Highlights:

  • The report’s key findings include that attackers can move at “machine speed,” scanning the entire IPv4 address space for weak targets in a matter of minutes.
  • The Unit 42 researchers examined 15 remote code execution vulnerabilities and discovered that ransomware gangs immediately targeted 20%, and 40% were exploited within eight weeks of publication.

According to a recent report by Palo Alto Network Inc.’s Unit 42, 85% of businesses have Remote Desktop Protocol internet access for at least 25% of the month, making them vulnerable to ransomware attacks or unauthorized login attempts.

The 2023 Unit 42 Attack Surface Threat Report, which was just published, delves into the dynamic nature of cloud environments and the speed at which threat actors exploit new vulnerabilities. The report explains how hackers take advantage of new flaws just hours after they are made public and how businesses struggle to manage their attack surfaces quickly and effectively enough to counter threat actor automation.

According to the report, organizations struggle with managing their attack surfaces. Still, many are unaware of this because they cannot fully understand their information technology assets and owners. Exposures to remote access services, which make up almost one out of every five problems discovered online, are one of the main causes of these unidentified risks.

The report’s key findings include that attackers can move at “machine speed,” scanning the entire IPv4 address space for weak targets in a matter of minutes. Three of the more than 30 Common Vulnerabilities and Exposures examined were exploited within hours of their public disclosure, and 63% were exploited within a year.

Additionally, the Unit 42 researchers examined 15 remote code execution vulnerabilities and discovered that ransomware gangs immediately targeted 20%, and 40% were exploited within eight weeks of publication.

The report’s findings that the cloud is the primary attack surface—80% of security exposures exist there, compared to only 19% in on-premise environments—may not come as a surprise.

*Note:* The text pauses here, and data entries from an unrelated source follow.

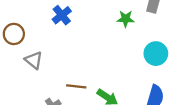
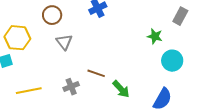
green star: (126, 19) -> (155, 36), moved

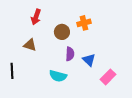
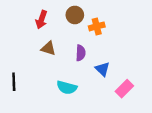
brown circle: (62, 32) -> (75, 15), moved
brown triangle: (30, 45) -> (48, 48), moved
purple semicircle: (70, 54) -> (81, 53), moved

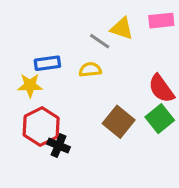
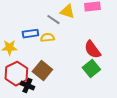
blue rectangle: (47, 63) -> (30, 34), moved
brown square: (119, 122) -> (42, 71), moved

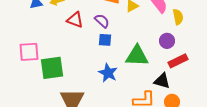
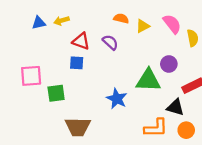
blue square: (105, 40) -> (77, 63), moved
purple circle: (167, 41) -> (169, 64), moved
green square: (52, 68) -> (56, 93), size x0.7

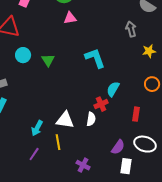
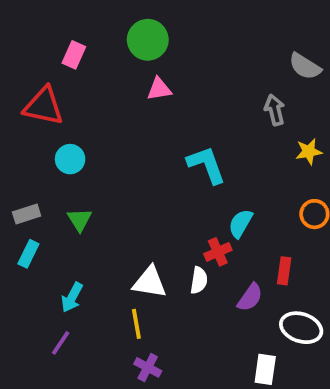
green triangle: (48, 60) -> (80, 220), moved
cyan arrow: (37, 128) -> (72, 297), moved
purple semicircle: (118, 147) -> (250, 297), moved
purple line: (34, 154) -> (61, 343), moved
purple cross: (83, 165) -> (148, 367), moved

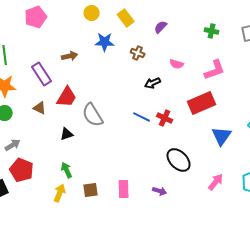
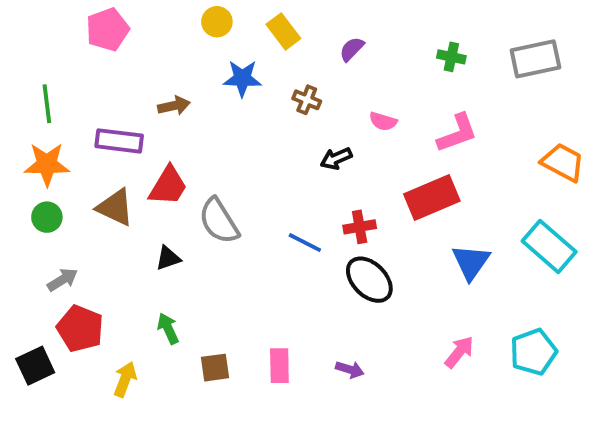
purple rectangle: (42, 74) -> (119, 141), turned -50
brown triangle: (40, 108) -> (115, 207), size x1.5
blue line: (142, 117) -> (305, 243), moved
red cross: (165, 118) -> (360, 227), turned -35
black ellipse: (179, 160) -> (369, 280), moved
yellow arrow: (60, 193) -> (125, 379), moved

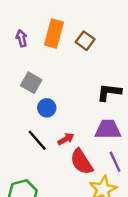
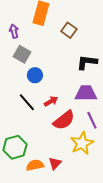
purple arrow: (22, 38) -> (14, 31), moved
brown square: (85, 41) -> (69, 30), moved
red semicircle: (81, 162) -> (64, 120), turned -95

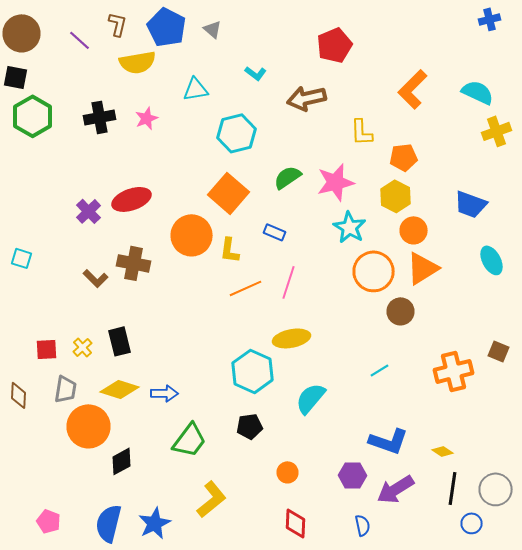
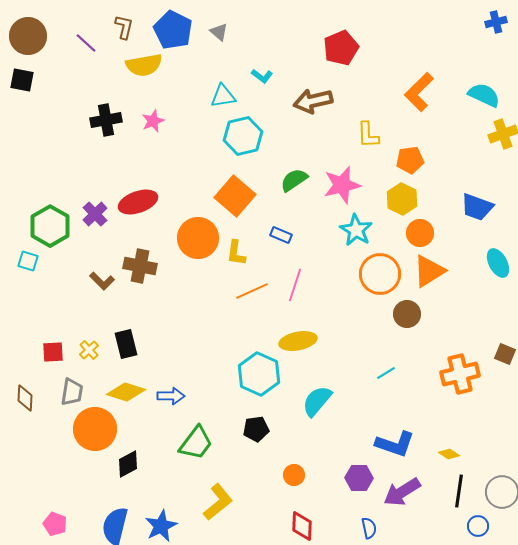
cyan triangle: (196, 89) -> (223, 96), moved
green hexagon: (32, 116) -> (50, 226), moved

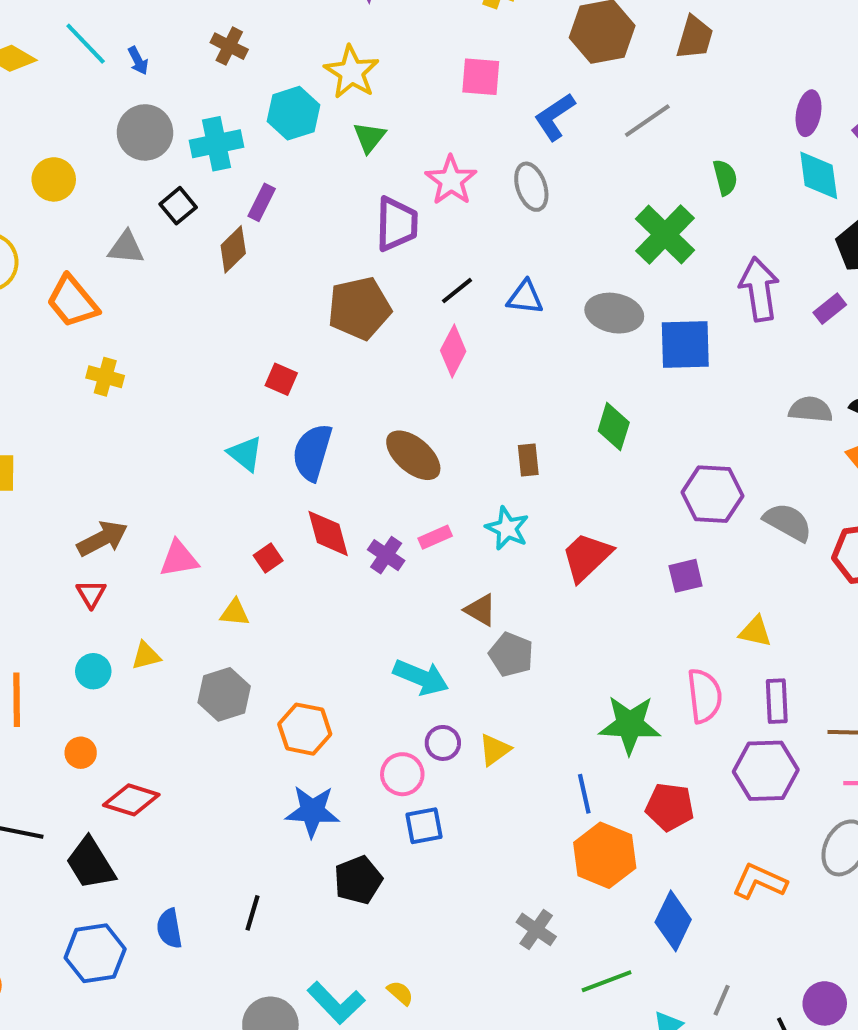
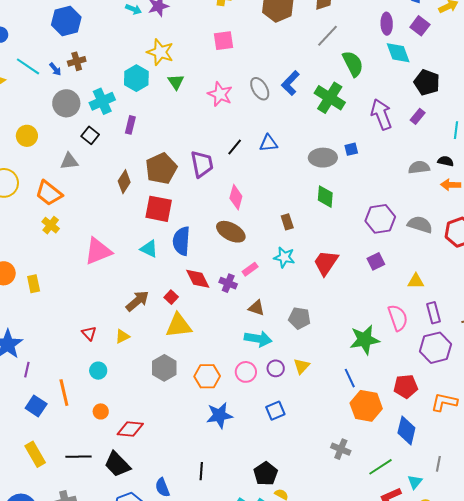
brown cross: (229, 46) -> (77, 61), moved, turned -30
blue L-shape: (555, 117) -> (290, 83), moved
gray line: (647, 121) -> (327, 36), moved
green semicircle: (725, 177) -> (353, 64), size x1.5
purple trapezoid: (397, 224) -> (202, 164), moved
brown diamond: (233, 249) -> (124, 182), moved
brown pentagon: (359, 308) -> (161, 168), moved
gray ellipse: (614, 313) -> (323, 158), moved
blue square: (685, 345) -> (351, 149), size x0.5
pink diamond: (453, 351) -> (236, 197), moved
yellow cross: (105, 377) -> (51, 225), moved, turned 36
red square: (281, 379) -> (159, 209), size x1.8
brown arrow: (102, 539) -> (137, 301), moved
pink triangle: (179, 559) -> (98, 251), moved, size x1.4
brown triangle: (480, 610) -> (256, 308), moved
yellow triangle: (235, 613) -> (179, 326), moved, size x1.8
yellow triangle: (146, 656) -> (122, 336), moved
pink circle: (402, 774) -> (246, 372), moved
red pentagon: (670, 807) -> (406, 386), moved
black pentagon: (358, 880) -> (266, 474), moved

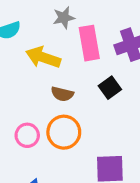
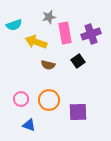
orange circle: (64, 132) -> (49, 100), moved
pink circle: (27, 135) -> (21, 99), moved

The vulnerability of cloud-based IT infrastructure stems in part from the fact that cloud installations are constantly evolving, changing by more than 20% monthly across all industries. New services go live, or outdated ones are replaced each month, resulting in nearly half of high-risk, cloud-hosted exposures. The cloud also contained more than 75% of publicly accessible software development infrastructure exposures, which attracted attackers as attractive targets.

Eight out of the nine industries examined by Unit 42 had internet-accessible RDP that was vulnerable to brute-force attacks for at least 25% of the month, which was in addition to finding that more than 85% of organizations made RDP internet-accessible for at least 25% of the month. It was discovered that organizations in the median financial services and local or state government sectors had RDP exposures for the entire month.